BEGIN Data

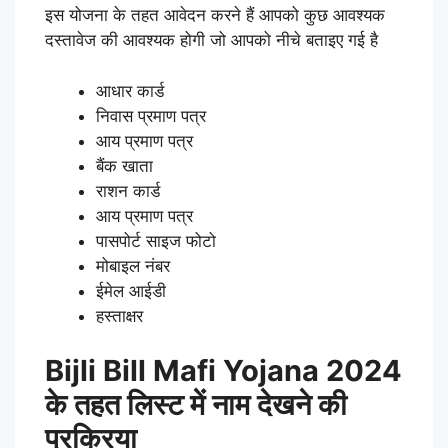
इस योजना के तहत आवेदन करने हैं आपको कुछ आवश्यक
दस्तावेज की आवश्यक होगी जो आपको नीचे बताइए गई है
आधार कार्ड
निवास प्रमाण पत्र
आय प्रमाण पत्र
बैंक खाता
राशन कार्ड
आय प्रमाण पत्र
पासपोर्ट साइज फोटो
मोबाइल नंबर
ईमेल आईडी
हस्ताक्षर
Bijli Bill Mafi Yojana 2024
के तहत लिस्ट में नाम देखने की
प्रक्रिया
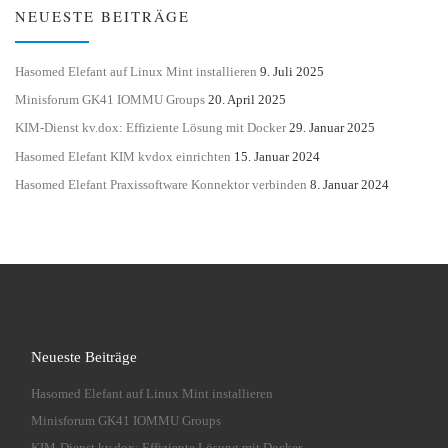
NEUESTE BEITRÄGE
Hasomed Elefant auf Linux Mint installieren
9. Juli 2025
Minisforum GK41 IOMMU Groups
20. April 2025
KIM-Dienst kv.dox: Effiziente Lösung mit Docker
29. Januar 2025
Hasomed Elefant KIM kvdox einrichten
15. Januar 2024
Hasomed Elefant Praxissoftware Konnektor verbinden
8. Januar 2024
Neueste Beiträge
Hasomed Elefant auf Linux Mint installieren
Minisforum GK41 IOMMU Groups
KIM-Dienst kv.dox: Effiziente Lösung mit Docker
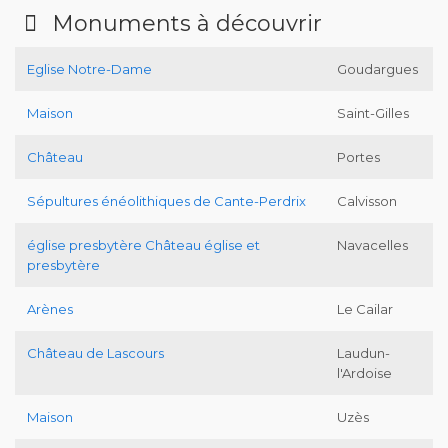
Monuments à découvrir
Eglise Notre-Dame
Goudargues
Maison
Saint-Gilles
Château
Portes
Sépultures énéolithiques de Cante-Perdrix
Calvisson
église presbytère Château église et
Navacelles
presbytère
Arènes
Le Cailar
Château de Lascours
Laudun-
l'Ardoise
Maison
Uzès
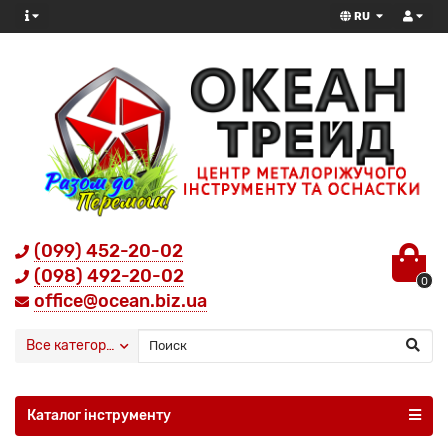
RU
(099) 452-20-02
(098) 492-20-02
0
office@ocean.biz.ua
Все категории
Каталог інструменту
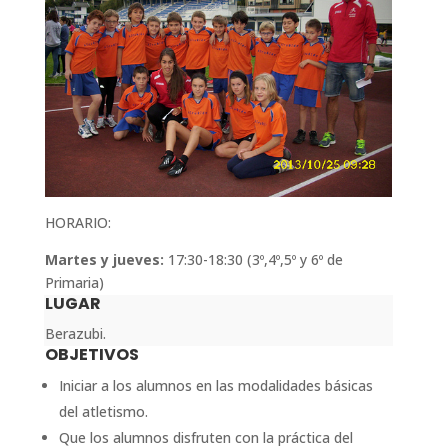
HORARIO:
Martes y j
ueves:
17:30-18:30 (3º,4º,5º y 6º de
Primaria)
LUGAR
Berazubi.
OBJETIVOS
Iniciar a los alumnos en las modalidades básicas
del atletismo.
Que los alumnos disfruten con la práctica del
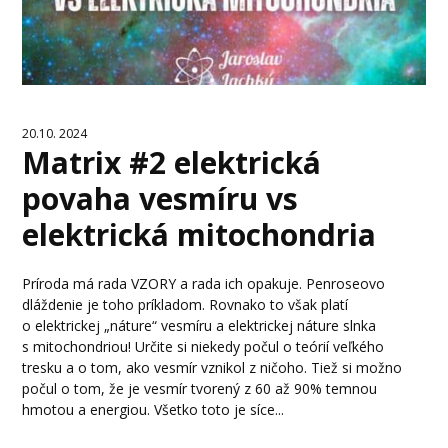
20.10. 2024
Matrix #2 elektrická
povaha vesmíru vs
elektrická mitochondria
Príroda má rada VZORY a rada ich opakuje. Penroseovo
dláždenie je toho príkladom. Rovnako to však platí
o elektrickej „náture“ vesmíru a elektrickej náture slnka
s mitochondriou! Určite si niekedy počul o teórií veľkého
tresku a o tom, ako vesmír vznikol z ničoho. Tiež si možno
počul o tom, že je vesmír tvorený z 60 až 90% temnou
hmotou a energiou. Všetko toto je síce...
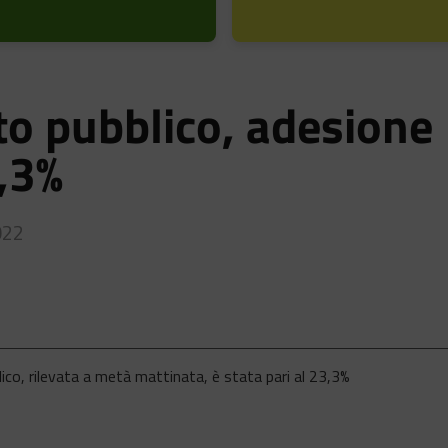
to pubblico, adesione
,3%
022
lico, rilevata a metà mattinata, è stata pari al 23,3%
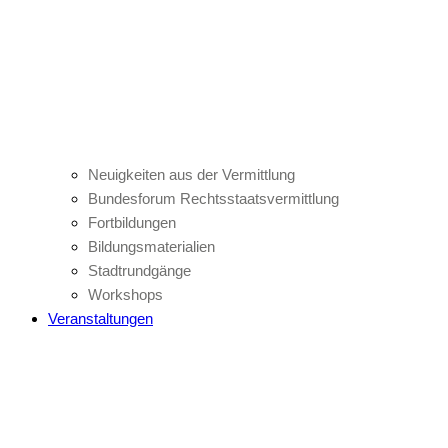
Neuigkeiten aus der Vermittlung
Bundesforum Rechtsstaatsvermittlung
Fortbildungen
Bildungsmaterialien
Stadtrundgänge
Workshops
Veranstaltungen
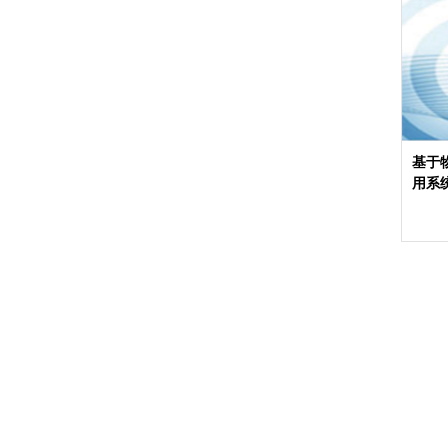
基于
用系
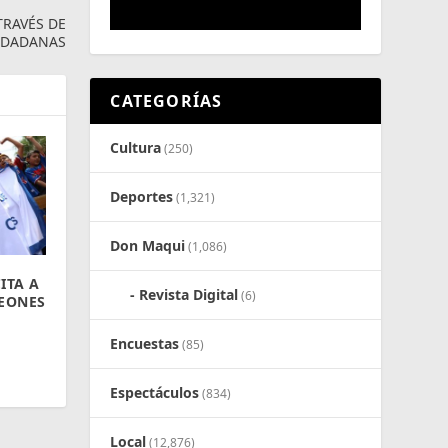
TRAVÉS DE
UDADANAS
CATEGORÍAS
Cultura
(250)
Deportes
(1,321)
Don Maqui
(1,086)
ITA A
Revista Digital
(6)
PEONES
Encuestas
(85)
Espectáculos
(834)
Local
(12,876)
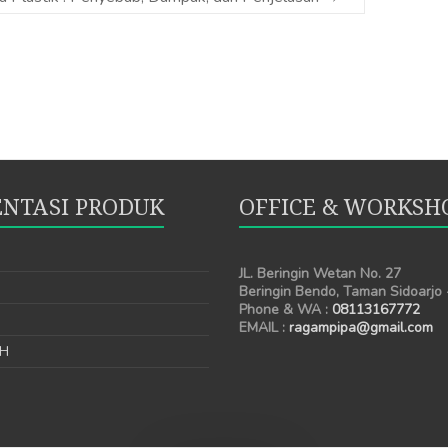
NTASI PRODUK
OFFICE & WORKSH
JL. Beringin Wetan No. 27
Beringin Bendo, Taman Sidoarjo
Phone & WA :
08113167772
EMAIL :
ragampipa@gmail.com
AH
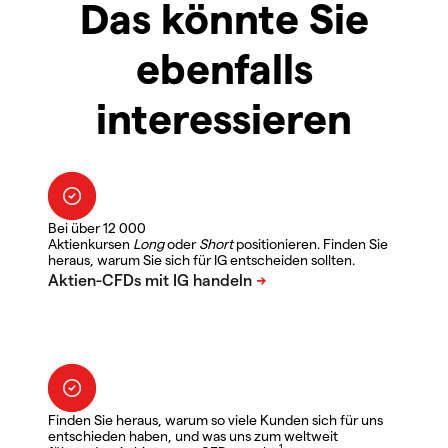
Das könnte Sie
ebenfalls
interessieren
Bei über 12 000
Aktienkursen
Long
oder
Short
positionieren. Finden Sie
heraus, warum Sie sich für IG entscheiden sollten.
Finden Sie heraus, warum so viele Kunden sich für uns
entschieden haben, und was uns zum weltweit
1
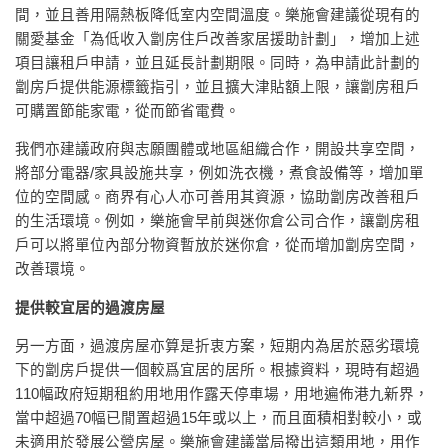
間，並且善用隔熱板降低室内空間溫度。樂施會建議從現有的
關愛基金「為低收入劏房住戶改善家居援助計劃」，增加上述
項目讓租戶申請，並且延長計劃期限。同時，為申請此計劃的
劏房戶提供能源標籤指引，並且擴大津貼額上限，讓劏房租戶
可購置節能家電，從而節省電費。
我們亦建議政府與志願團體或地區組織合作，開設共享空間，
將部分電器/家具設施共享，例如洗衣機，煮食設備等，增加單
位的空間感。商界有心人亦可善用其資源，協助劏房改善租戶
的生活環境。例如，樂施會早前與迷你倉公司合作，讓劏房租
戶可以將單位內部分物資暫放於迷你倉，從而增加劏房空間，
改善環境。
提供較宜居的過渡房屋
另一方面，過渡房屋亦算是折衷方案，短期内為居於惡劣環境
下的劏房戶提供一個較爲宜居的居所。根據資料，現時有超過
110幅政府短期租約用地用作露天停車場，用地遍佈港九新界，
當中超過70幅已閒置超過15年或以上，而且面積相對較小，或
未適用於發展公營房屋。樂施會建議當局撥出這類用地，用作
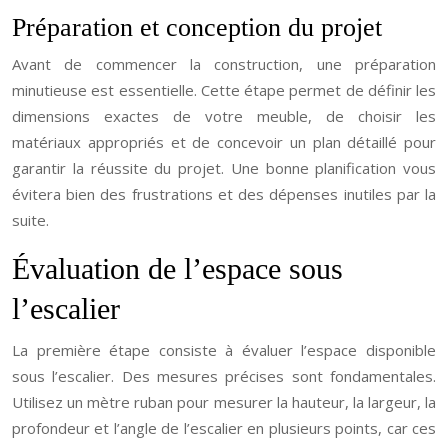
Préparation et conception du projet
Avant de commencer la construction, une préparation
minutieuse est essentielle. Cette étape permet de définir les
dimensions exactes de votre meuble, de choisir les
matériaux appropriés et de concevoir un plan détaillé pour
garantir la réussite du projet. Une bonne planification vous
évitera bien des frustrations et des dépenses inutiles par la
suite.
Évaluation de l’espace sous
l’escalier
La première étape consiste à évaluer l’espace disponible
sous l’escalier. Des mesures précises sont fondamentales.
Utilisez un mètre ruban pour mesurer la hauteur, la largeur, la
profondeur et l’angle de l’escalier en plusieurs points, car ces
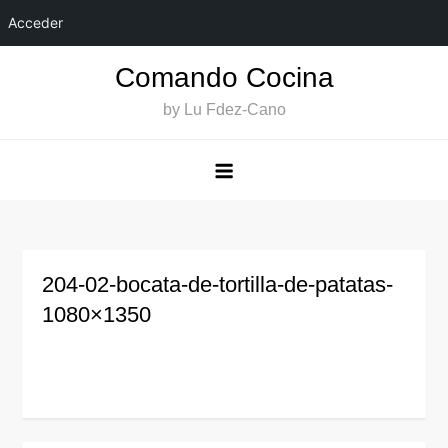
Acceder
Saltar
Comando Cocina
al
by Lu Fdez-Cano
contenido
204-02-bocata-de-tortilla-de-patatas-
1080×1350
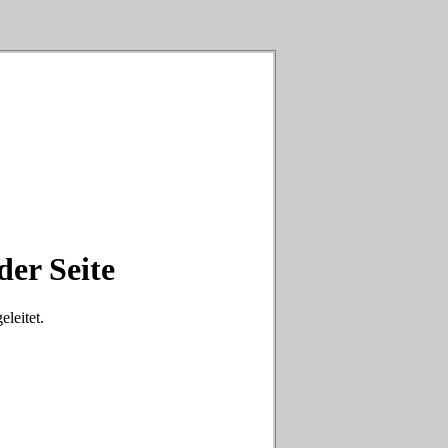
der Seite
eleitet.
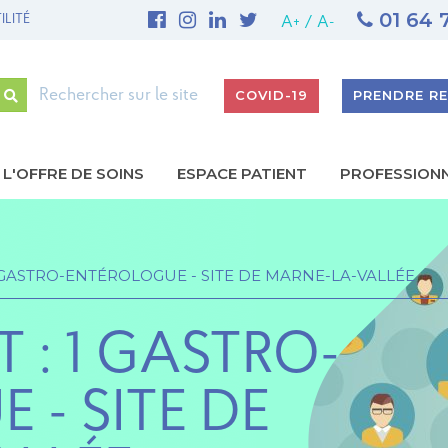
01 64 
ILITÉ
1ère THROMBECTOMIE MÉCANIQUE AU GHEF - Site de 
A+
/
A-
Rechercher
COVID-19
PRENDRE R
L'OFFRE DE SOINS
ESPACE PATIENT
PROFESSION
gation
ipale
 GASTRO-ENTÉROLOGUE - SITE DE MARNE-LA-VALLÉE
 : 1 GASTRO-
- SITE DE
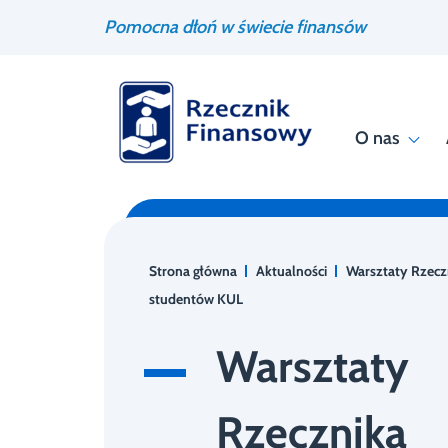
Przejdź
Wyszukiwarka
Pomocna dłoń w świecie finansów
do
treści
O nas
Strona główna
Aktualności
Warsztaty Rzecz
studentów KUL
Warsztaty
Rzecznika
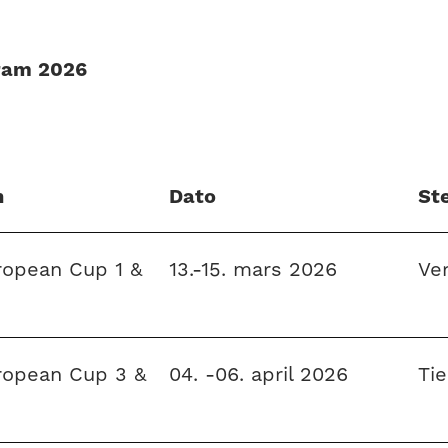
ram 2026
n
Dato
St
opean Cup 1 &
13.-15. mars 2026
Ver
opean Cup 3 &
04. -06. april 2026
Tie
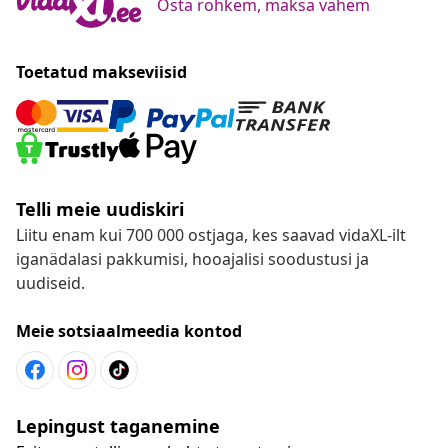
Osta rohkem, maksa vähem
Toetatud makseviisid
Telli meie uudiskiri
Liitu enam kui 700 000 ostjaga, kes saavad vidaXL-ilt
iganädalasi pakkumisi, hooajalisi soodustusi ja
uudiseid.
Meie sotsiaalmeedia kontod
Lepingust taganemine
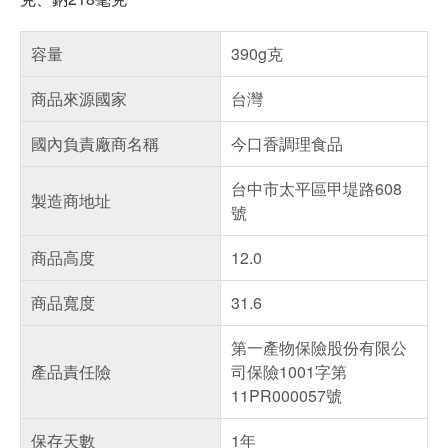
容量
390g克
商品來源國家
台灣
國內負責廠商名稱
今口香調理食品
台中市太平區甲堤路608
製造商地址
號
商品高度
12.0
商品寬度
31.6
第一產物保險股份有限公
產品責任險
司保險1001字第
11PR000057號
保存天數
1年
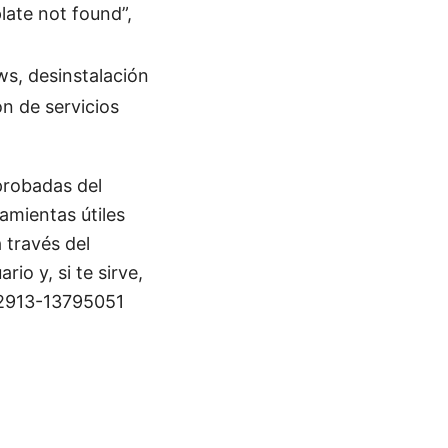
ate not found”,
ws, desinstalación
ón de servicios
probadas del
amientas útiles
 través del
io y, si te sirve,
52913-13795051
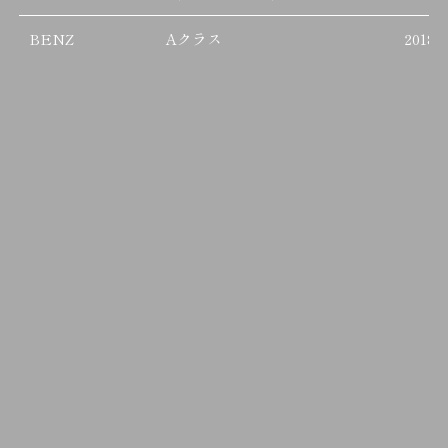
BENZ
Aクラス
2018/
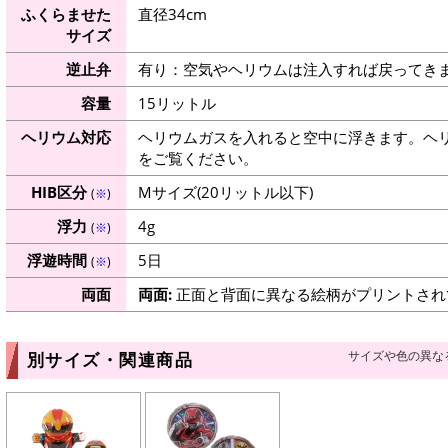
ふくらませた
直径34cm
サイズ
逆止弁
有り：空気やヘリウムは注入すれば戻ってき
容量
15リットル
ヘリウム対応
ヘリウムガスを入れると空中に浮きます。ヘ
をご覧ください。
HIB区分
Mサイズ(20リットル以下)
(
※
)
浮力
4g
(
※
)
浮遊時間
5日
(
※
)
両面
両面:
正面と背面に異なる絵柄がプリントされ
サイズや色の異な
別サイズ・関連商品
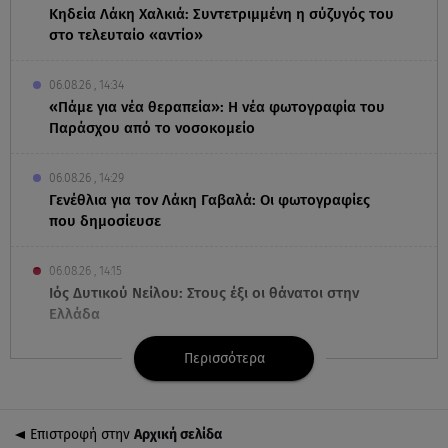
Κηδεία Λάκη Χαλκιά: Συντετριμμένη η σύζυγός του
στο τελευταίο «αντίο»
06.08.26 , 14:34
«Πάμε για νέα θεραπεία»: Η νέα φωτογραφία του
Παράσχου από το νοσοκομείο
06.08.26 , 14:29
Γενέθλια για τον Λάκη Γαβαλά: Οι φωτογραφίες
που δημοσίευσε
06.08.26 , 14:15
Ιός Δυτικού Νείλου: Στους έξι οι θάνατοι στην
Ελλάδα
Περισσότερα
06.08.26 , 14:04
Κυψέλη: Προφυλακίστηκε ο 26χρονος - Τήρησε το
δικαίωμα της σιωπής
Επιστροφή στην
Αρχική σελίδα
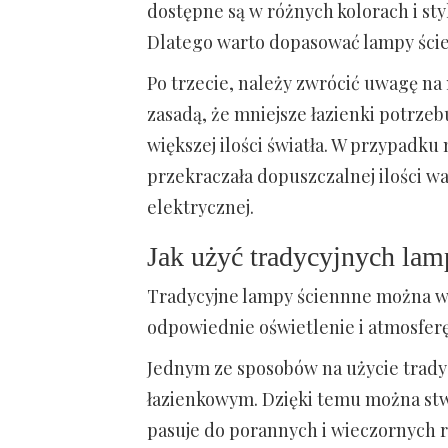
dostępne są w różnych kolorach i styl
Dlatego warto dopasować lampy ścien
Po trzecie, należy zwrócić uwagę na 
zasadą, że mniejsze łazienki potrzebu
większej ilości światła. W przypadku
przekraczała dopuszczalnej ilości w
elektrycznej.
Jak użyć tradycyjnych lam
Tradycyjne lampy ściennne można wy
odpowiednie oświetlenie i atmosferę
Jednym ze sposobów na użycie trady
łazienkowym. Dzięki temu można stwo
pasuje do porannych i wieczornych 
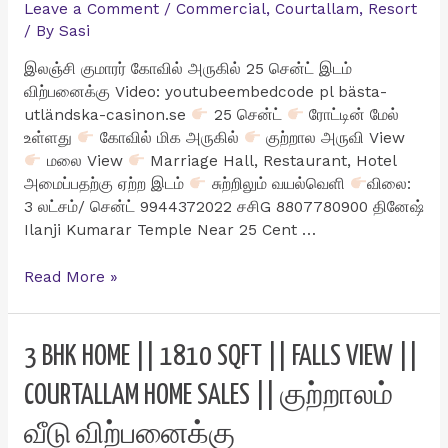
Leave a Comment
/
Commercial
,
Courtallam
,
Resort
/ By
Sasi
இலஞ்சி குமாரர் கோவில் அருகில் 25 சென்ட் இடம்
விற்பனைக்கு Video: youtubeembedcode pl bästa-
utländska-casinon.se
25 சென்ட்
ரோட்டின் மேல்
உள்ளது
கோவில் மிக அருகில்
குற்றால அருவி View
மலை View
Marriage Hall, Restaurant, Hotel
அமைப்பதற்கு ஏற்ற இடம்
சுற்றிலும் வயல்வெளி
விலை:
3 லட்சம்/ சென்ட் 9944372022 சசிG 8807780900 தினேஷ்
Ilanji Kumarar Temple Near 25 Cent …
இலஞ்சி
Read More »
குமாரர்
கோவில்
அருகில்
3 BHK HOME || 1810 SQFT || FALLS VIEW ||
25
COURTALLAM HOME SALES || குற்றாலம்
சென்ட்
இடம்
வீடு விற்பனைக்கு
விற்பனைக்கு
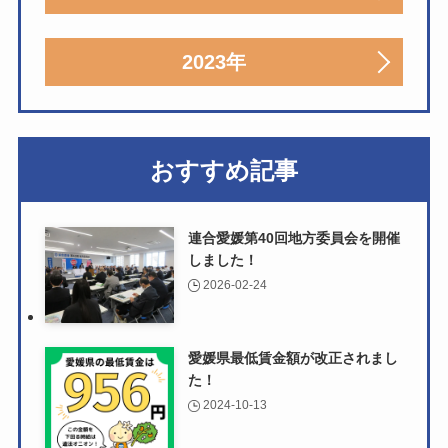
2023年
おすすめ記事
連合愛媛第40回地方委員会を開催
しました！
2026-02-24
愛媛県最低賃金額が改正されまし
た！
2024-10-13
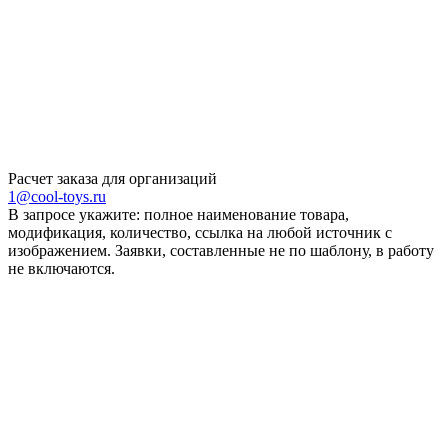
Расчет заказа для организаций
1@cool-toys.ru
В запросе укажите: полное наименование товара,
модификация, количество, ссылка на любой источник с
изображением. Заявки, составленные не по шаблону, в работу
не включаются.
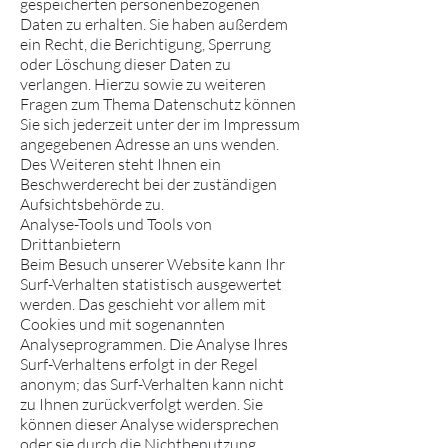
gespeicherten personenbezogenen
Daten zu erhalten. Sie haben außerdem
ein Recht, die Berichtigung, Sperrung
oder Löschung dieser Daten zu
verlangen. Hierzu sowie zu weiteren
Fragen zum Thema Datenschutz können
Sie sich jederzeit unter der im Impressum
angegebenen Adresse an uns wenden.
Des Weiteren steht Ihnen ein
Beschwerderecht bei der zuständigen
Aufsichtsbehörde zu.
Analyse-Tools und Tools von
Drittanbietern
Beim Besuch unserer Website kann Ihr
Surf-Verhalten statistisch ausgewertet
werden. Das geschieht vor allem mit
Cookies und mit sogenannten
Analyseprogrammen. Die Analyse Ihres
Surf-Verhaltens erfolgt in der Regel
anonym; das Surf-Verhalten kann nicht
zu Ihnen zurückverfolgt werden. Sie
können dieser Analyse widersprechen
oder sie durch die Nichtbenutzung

END Data

# Required action:
Would you output the lines above from the line holding "s mitochondriou! Určite" up to and including the line holding "可購置節能家電，從而節省電費。", exactly and only those, with no pictures?

# Exercise response:
s mitochondriou! Určite si niekedy počul o teórií veľkého
tresku a o tom, ako vesmír vznikol z ničoho. Tiež si možno
počul o tom, že je vesmír tvorený z 60 až 90% temnou
hmotou a energiou. Všetko toto je síce...
to pubblico, adesione
,3%
022
lico, rilevata a metà mattinata, è stata pari al 23,3%
Neuigkeiten aus der Vermittlung
Bundesforum Rechtsstaatsvermittlung
Fortbildungen
Bildungsmaterialien
Stadtrundgänge
Workshops
Veranstaltungen
基于
用系
TRAVÉS DE
UDADANAS
CATEGORÍAS
Cultura
(250)
Deportes
(1,321)
Don Maqui
(1,086)
ITA A
Revista Digital
(6)
PEONES
Encuestas
(85)
Espectáculos
(834)
Local
(12,876)
NTASI PRODUK
OFFICE & WORKSH
JL. Beringin Wetan No. 27
Beringin Bendo, Taman Sidoarjo
Phone & WA :
08113167772
EMAIL :
ragampipa@gmail.com
AH
Das könnte Sie
ebenfalls
interessieren
Bei über 12 000
Aktienkursen
Long
oder
Short
positionieren. Finden Sie
heraus, warum Sie sich für IG entscheiden sollten.
Finden Sie heraus, warum so viele Kunden sich für uns
entschieden haben, und was uns zum weltweit
1
間，並且善用隔熱板降低室内空間溫度。樂施會建議從現有的
關愛基金「為低收入劏房住戶改善家居援助計劃」，增加上述
項目讓租戶申請，並且延長計劃期限。同時，為申請此計劃的
劏房戶提供能源標籤指引，並且擴大津貼額上限，讓劏房租戶
可購置節能家電，從而節省電費。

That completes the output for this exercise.